The idea was to see how the mind might respond to certain varied stimuli.

That is, you watch Lauren Bacall for a while and suddenly switch to Terry Bradshaw's commentary - which is enough to make serial killers out of the gentlest of persons.

Also, you take the risk of some brain damage from those commercials in which Suzanne Somers sits there grinning like an idiot while using her trusty Thighmaster. This commercial probably would have a R rating if it weren't so dumb.

I was lucky, which is probably why I am sane enough to be writing this column. I ran into Suzanne and her Thighmaster only once and avoided any of those spots in which Art Linkletter urges us to trade in our old chairs.

The parades, or at least the people who describe them, can also render you temporarily insane:

"Goodness gracious, Marvin, those are the loveliest flowers on that float."

"Yes, Hygeia, they are grown on Tibetan mountain slopes and tended by simple peasants, who would be arrested if they ever came to Pasadena."

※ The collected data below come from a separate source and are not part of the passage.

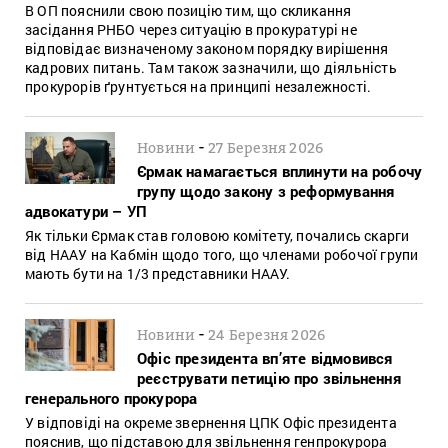
В ОП пояснили свою позицію тим, що скликання
засідання РНБО через ситуацію в прокуратурі не
відповідає визначеному законом порядку вирішення
кадрових питань. Там також зазначили, що діяльність
прокурорів ґрунтується на принципі незалежності.
-
Новини
27 Березня 2026
Єрмак намагається вплинути на робочу
групу щодо закону з реформування
адвокатури – УП
Як тільки Єрмак став головою комітету, почались скарги
від НААУ на Кабмін щодо того, що членами робочої групи
мають бути на 1/3 представники НААУ.
-
Новини
24 Березня 2026
Офіс президента вп’яте відмовився
реєструвати петицію про звільнення
генерального прокурора
У відповіді на окреме звернення ЦПК Офіс президента
пояснив, що підставою для звільнення генпрокурора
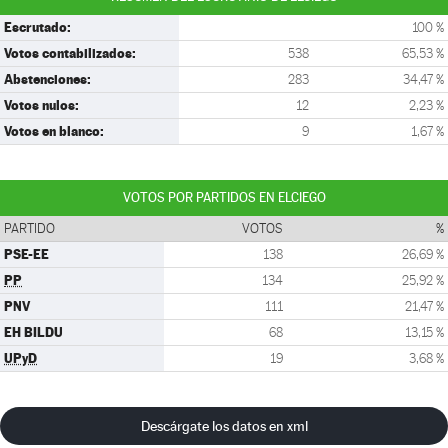
Escrutado:
100 %
Votos contabilizados:
538
65,53 %
Abstenciones:
283
34,47 %
Votos nulos:
12
2,23 %
Votos en blanco:
9
1,67 %
VOTOS POR PARTIDOS EN ELCIEGO
PARTIDO
VOTOS
%
PSE-EE
138
26,69 %
PP
134
25,92 %
PNV
111
21,47 %
EH BILDU
68
13,15 %
UPyD
19
3,68 %
Descárgate los datos en xml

So there I was, abusing the remote and making funny noises. First there's Anne's wholesome adventures, then the Cotton Bowl and Bogart in "The Petrified Forest."

Incidentally, Leslie Howard, who wimped his way through "Gone with the Wind," also appears in this movie. Bogart mercifully plugs him.

I know that at this point, many of you are saying that these are just the ravings of a couch potato.

That's not true. I didn't eat potato chips, cheese, peanuts, Twinkies or Little Debbie cakes shaped like Christmas trees during my experiment.

I ate a half dozen tangerines, which are good for you.

At supper, an apparent imbalance of brain chemicals caused me to act like a hog.

I also know that some will say my hazardous experiment was stupid and didn't prove anything.

Oh yeah? How about Bogey/Anne 10, Terry/Bowls 0?